Invoice extraction usually means picking your failure mode:
- Manual entry: slow, expensive, doesn’t scale
- Vendor solutions: solutions is a bit of a misnomer - but it does lock you in. costs… so many. costs per unit, recurring, climbing costs ad nauseum
- Vision models: GPU costs, latency, overkill for documents with native text
- OCR: introduces errors, unnecessary for PDFs with text layers
- Template rules: brittle, breaks on layout changes, fails silently
This takes a different approach: deterministic feature-based extraction using native PDF text layers, confidence-gated output, and a human review loop that feeds corrections back into retraining.
Current accuracy: 93% field-level extraction on real invoices (heuristic mode). Ranker training infrastructure is functional — quality gate requires 20+ labeled documents to enable ML scoring.
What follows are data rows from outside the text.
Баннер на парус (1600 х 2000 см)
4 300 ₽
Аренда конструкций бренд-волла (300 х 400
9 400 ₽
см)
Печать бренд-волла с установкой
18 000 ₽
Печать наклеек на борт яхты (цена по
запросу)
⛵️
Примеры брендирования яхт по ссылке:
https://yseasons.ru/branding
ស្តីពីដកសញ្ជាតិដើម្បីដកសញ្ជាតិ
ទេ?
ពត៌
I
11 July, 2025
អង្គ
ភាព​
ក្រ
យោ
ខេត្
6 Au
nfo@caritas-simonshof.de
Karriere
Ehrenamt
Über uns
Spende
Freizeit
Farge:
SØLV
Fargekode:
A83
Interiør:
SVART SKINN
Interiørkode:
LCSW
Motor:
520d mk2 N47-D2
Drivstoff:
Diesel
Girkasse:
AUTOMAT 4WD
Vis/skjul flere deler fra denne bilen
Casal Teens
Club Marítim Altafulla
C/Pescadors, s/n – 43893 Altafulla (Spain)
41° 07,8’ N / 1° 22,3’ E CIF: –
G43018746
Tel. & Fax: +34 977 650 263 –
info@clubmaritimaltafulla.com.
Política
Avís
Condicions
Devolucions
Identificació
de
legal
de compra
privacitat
Core extraction, decoder, and active learning loop are production-ready.
Worth reading if:
- PDFs with native text layers (the entire point, leverage what’s already there!)
- Multiple vendors with varying layouts
- Need for audit trails and provenance (compliance, financial reporting)
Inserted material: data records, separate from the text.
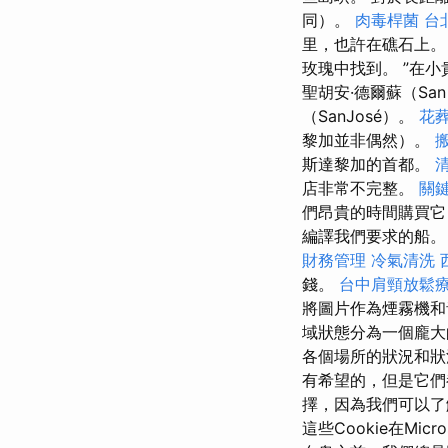
同）。
肉毒桿菌
台
里，也許在礁石上
玫瑰中找到。 ”在
聖胡安·德爾蘇（Sa
（SanJosé）。
花
黎加並非偶然）。
斯達黎加的首都。
店非常不完整。
關
們昂貴的時間購買
編譯我們要求的船。
財務管理
冷氣清洗
錢。
台中肩頸放鬆
將圖片作為煙霧機和音樂
域狀態分為一個龐大
各個場所的狀況和狀
有希望的，但是它們
擇，因為我們可以了
這些Cookie在Mi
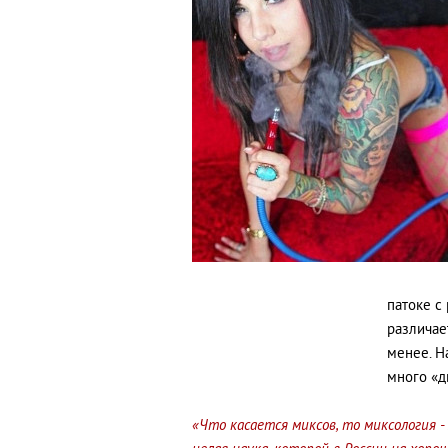
патоке с
различае
менее. Н
много «д
«Что касается миксов, то миксология -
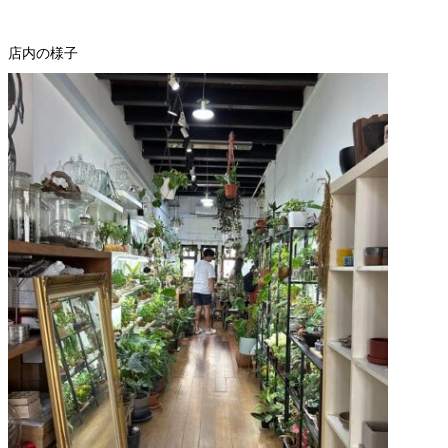
店内の様子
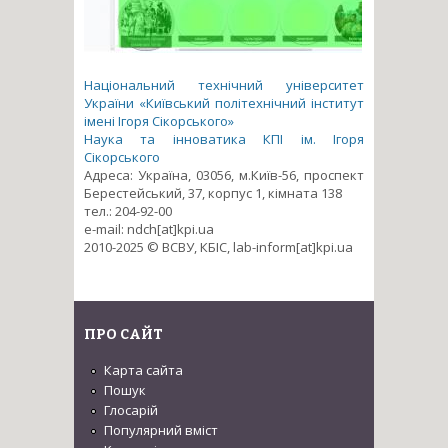
Національний технічний університет
України «Київський політехнічний інститут
імені Ігоря Сікорського»
Наука та інноватика КПІ ім. Ігоря
Сікорського
Адреса: Україна, 03056, м.Київ-56, проспект
Берестейський, 37, корпус 1, кімната 138
тел.: 204-92-00
e-mail: ndch[at]kpi.ua
2010-2025 © ВСВУ, КБІС, lab-inform[at]kpi.ua
ПРО САЙТ
Карта сайта
Пошук
Глосарій
Популярний вміст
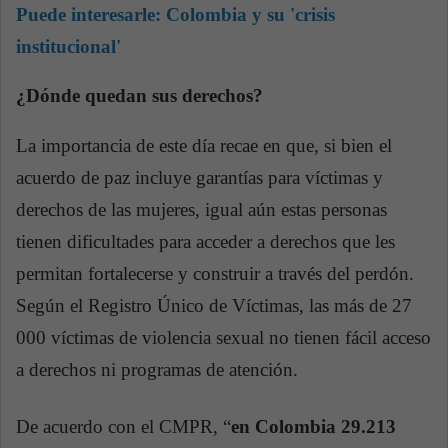
Puede interesarle:
Colombia y su 'crisis
institucional'
¿Dónde quedan sus derechos?
La importancia de este día recae en que, si bien el
acuerdo de paz incluye garantías para víctimas y
derechos de las mujeres, igual aún estas personas
tienen dificultades para acceder a derechos que les
permitan fortalecerse y construir a través del perdón.
Según el Registro Único de Víctimas, las más de 27
000 víctimas de violencia sexual no tienen fácil acceso
a derechos ni programas de atención.
De acuerdo con el CMPR, “
en Colombia 29.213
- In-house development capability
- Deterministic, reproducible outputs
- Paying a small team to manually process invoices and want to automate without recurring vendor costs
- Want accurate, auditable, reliable extraction without external dependencies
Save yourself the time if:
Generally, if costs outweigh benefits, don’t do it. (General life advice, also applies here.)
- Scanned documents without text layers (you’ll need OCR first, sorry)
- Single vendor with stable templates (simple rules work fine, “stable” is the hint)
- Need immediate deployment with zero setup
- No ML/engineering resources (just buy a vendor solution)
- Unstructured documents (this is built for semi-structured invoices)
This was my thought exactly. My best guess is that most don’t have to process thousands of invoices a month to genuinely deliberate on Pareto efficiency. This pipeline does also require combining expertise across feature engineering, optimization algorithms, production ML systems, and if it’s even an actual word - PDF internals.
Most mean paying recurring costs forever instead of solving the problem once. Most get thrown at an API and get a creative interpretation of what should be deterministic. Though I am a fan of creative writing!
This is a system designed to be operated by people who process invoices, not people who train models. The constraint it was built around: the person doing review should not need to know anything about machine learning, and doing their normal review job should be the labeling job. Everything else follows from that.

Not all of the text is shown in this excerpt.